Abstract

Recent molecular studies have provided estimates of phylogeny for nearly all living and recently extinct species in the Order Dasyuromorphia, the dominant clade of insectivorous-carnivorous marsupials in Australasia. We review these studies along with morphology-based ones, and present an analysis of all cytochrome b, 12S rRNA, and protamine P1 gene sequences available. In light of these results, we provide a revised suprageneric classification and assess the implications of molecular and paleontological data for dasyurid cladogenesis. Molecular results divide extant dasyurids (Dasyuridae) into four major clades apart from the numbat (Myrmecobiidae) and thylacines (Thylacinidae). We recognize these clades as tribes Dasyurini (Dasyurus, Phascolosorex, and allied genera) and Phascogalini (Antechinus, Murexia, Phascogale) in the Subfamily Dasyurinae, and tribes Sminthopsini (Sminthopsis, Ningaui, Antechinomys) and Planigalini (Planigale) in the Subfamily Sminthopsinae. Each tribe shows a basal radiation of lineages corresponding to genera or species groups. Our results concur with the most recent previous synthesis of dasyurid phylogeny in many respects, but subsumption of New Guinean «phascolosoricines» and «muricines» within Dasyurini and Phascogalini, respectively, constitute significant differences. In particular, the sister-pairing of «phascolosoricines» with a Dasyurus–Sarcophilus clade implied by molecular data is difficult to reconcile with anatomy. Divergence rates of mitochondrial sequences are calibrated approximately by comparing thylacine-to-dasyurid distances with the age of the oldest thylacinid (Badjcinus, latest Oligocene). Estimated cladogenic dates suggest that extant subfamilies shared a common ancestor around 24 Mya and that major radiations began late in the mid-Miocene, consistent with the results of previous paleontological studies.
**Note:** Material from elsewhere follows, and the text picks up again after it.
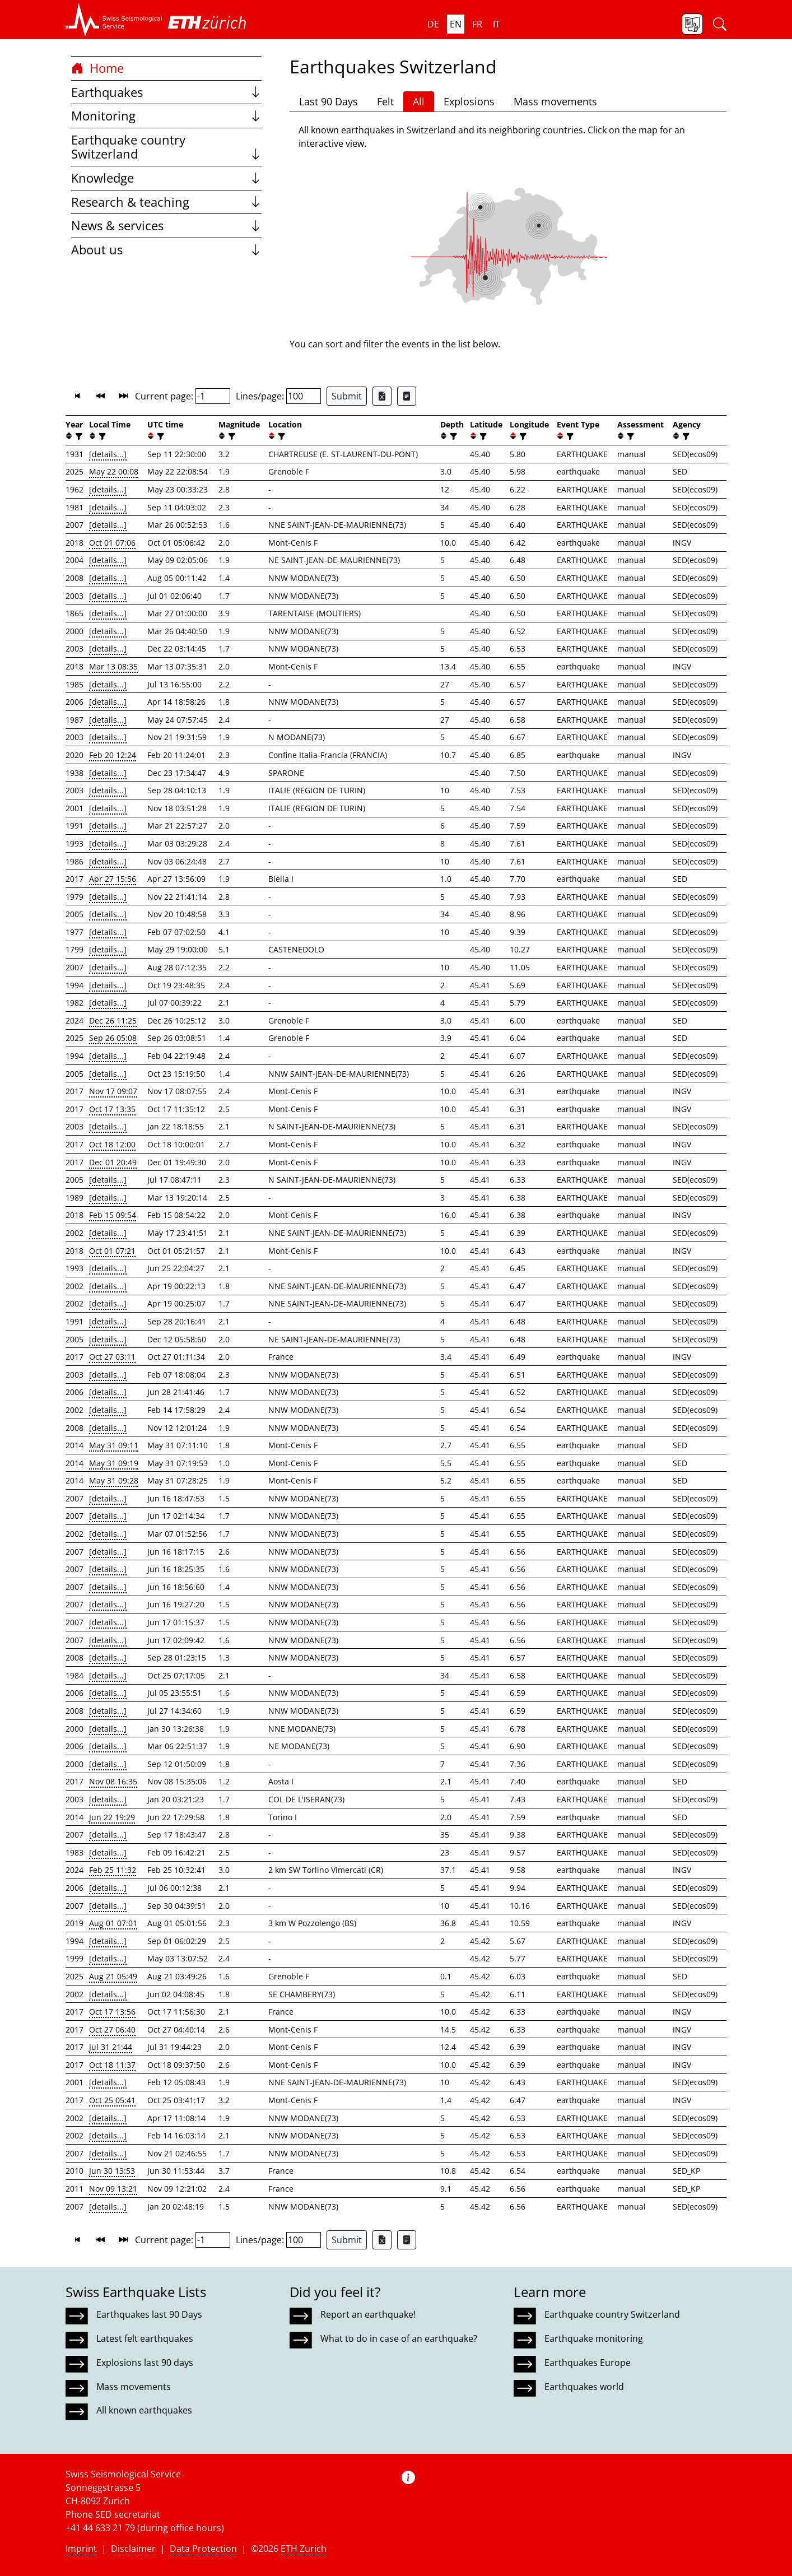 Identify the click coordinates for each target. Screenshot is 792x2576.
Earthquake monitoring (593, 2338)
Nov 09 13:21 (113, 2188)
The late-middle and late Miocene corresponds to an episode of faunal turnover in Australian marsupials (including the decline of thylacinid and bandicoot genera, as well as the rise of dasyurids) and to a time when uplift of the New Guinean highlands accelerated the transition from rainforest to drier habitats. Our findings are consistent with the hypothesis that continent-wide climate changes modulated macroevolution across these independent marsupial clades.